Section 2.     Amendment.  Section 1.1 of the Loan Agreement is hereby amended
by deleting the reference to “July 1, 2012” and replacing it with a reference to
“October 1, 2012”.
 
Section 3.     Representations; No Default.  The Borrower represents and
warrants that: (a) the Borrower has the power and legal right and authority to
enter into this Amendment and has duly authorized the execution and delivery of
this Amendment and other agreements and documents executed and delivered by the
Borrower in connection herewith, (b) neither this Amendment nor the agreements
contained herein contravene or constitute an Event of Default, or an event which
with the giving of notice or passage of time or both would mature into an Event
of Default (an “Unmatured Event of Default”), under the Loan Agreement or a
default under any other agreement, instrument or indenture to which the Borrower
is a party or a signatory, or any provision of the Borrower’s Articles of
Incorporation or Bylaws or, to the best of the Borrower’s knowledge, any other
agreement or requirement of law, or result in the imposition of any lien or
other encumbrance on any of its property under any agreement binding on or
applicable to the Borrower or any of its property except, if any, in favor of
the Bank, (c) no consent, approval or authorization of or registration or
declaration with any party, including but not limited to any governmental
authority, is required in connection with the execution and delivery by the
Borrower of this Amendment or other agreements and documents executed and
delivered by the Borrower in connection herewith or the performance of
obligations of the Borrower herein described, except for those which the
Borrower has obtained or provided and as to which the Borrower has delivered
certified copies of documents evidencing each such action to the Bank, (d) no
events have taken place and no circumstances exist at the date hereof which
would give the Borrower grounds to assert a defense, offset or counterclaim to
the obligations of the Borrower under the Loan Agreement or any of the other
Loan Documents (defined below), and (e) there are no known claims, causes of
action, suits, debts, liens, obligations, liabilities, demands, losses, costs
and expenses (including attorneys’ fees) of any kind, character or nature
whatsoever, fixed or contingent, which the Borrower may have or claim to have
against the Bank, which might arise out of or be connected with any act of
commission or omission of the Bank existing or occurring on or prior to the date
of this Amendment, including, without limitation, any claims, liabilities or
obligations arising with respect to the indebtedness evidenced by the Notes.
 
Section 4.     Reaffirmation of Pledge Agreement.  The Borrower hereby reaffirms
that the unpaid balance of the Notes and all of the other obligations of the
Borrower under the Loan Agreement are now and shall hereafter continue to be
secured by, among other things, a first priority, perfected security interest in
the “Collateral” described in that certain Pledge Agreement dated May 5, 2003
executed by the Borrower in favor of the Bank.  All of the terms, conditions,
provisions, agreements, requirements, promises, obligations, duties, covenants
and representations of the Borrower under such Pledge Agreement and any and all
other documents and agreements entered into with respect to the obligations of
the Borrower under the Loan Agreement (collectively, the “Loan Documents”) are
incorporated herein by reference and are hereby ratified and affirmed in all
respects by the Borrower.
 
Section 5.     Affirmation, Further References.

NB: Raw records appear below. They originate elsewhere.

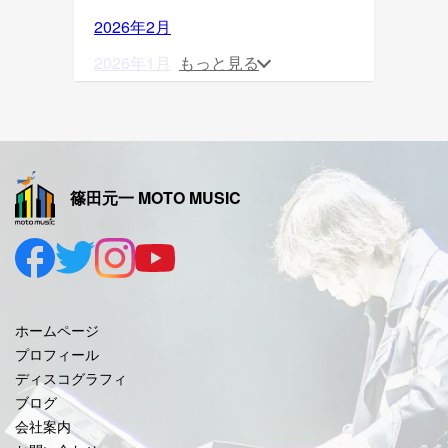
2026年2月
2026年1月
もっと見る
2025年12月
2025年11月
2025年10月
篠田元一 MOTO MUSIC
2025年9月
2025年8月
2025年7月
2025年6月
ホームページ
2025年5月
プロフィール
ディスコグラフィ
2025年4月
ブログ
2025年3月
会社案内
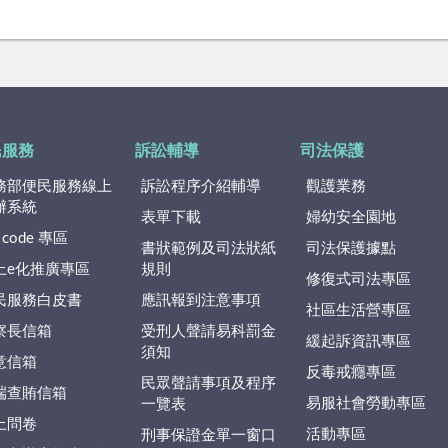
民服務
訴訟輔導
司法保護
務部便民服務線上
訴訟程序介紹輔導
觀護業務
辦系統
表單下載
婦幼安全園地
 code 專區
書狀範例及司法狀紙
司法保護據點
上e化推廣專區
規則
修復式司法專區
民服務白皮書
應訊報到注意事項
社區生活營專區
察長信箱
受刑人聲請易科罰金
緩起訴資訊專區
須知
意信箱
反毒戒癮專區
民眾聲請事項及程序
端查賄信箱
易服社會勞動專區
一覽表
上問卷
活動專區
刑事保證金單一窗口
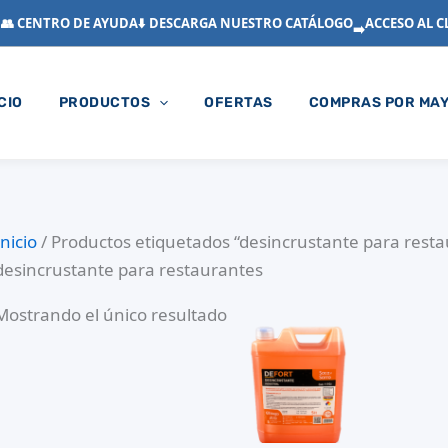
👥 CENTRO DE AYUDA
⬇️ DESCARGA NUESTRO CATÁLOGO
ACCESO AL C
➡️
ICIO
PRODUCTOS
OFERTAS
COMPRAS POR MA
Inicio
/ Productos etiquetados “desincrustante para rest
desincrustante para restaurantes
Mostrando el único resultado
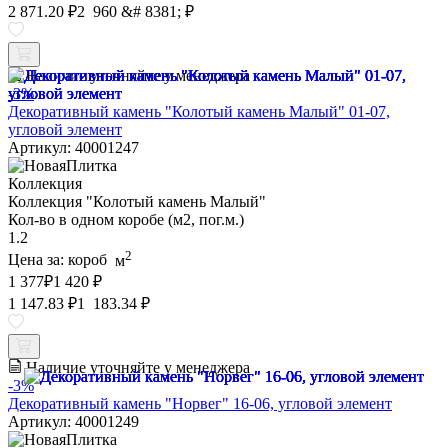
2 871.20 ₽
2 960 &# 8381; ₽
Наличие уточняйте у менеджера
-3%
Декоративный камень "Колотый камень Малый" 01-07,
угловой элемент
Артикул: 40001247
Коллекция
Коллекция "Колотый камень Малый"
Кол-во в одном коробе (м2, пог.м.)
1.2
2
Цена за:
короб
м
1 377
₽
1 420 ₽
1 147.83 ₽
1 183.34 ₽
Наличие уточняйте у менеджера
-3%
Декоративный камень "Норвег" 16-06, угловой элемент
Артикул: 40001249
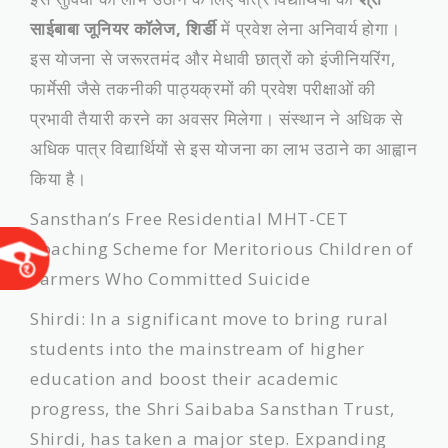
साईबाबा जूनियर कॉलेज, शिर्डी
में प्रवेश लेना अनिवार्य होगा।
इस योजना से जरूरतमंद और मेधावी छात्रों को इंजीनियरिंग,
फार्मेसी जैसे तकनीकी पाठ्यक्रमों की प्रवेश परीक्षाओं की
प्रभावी तैयारी करने का अवसर मिलेगा। संस्थान ने अधिक से
अधिक पात्र विद्यार्थियों से इस योजना का लाभ उठाने का आह्वान
किया है।
Sansthan’s Free Residential MHT-CET
Coaching Scheme for Meritorious Children of
Farmers Who Committed Suicide
​Shirdi: In a significant move to bring rural
students into the mainstream of higher
education and boost their academic
progress, the Shri Saibaba Sansthan Trust,
Shirdi, has taken a major step. Expanding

The Bank and the Borrower each
acknowledge and affirm that the Loan Agreement, as hereby amended, is hereby
ratified and confirmed in all respects and all terms, conditions and provisions
of the Loan Agreement, except as amended by this Amendment, shall remain
unmodified and in full force and effect.  All references in any document or
instrument to the Loan Agreement and the Loan Documents are hereby amended and
shall refer to the Loan Agreement and the Loan Documents, as amended by this
Amendment.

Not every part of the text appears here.